Records from a collection:

══════

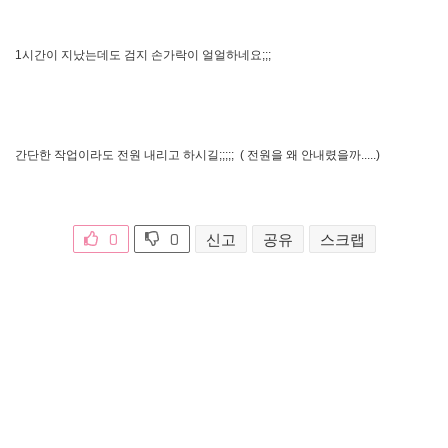
1시간이 지났는데도 검지 손가락이 얼얼하네요;;;

간단한 작업이라도 전원 내리고 하시길;;;;;  ( 전원을 왜 안내렸을까.....)
0
0
신고
공유
스크랩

══════

### What to work on
Transcribe the lines above exactly, setting aside any picture among them.

### Answer to this exercise
1시간이 지났는데도 검지 손가락이 얼얼하네요;;;

간단한 작업이라도 전원 내리고 하시길;;;;;  ( 전원을 왜 안내렸을까.....)
0
0
신고
공유
스크랩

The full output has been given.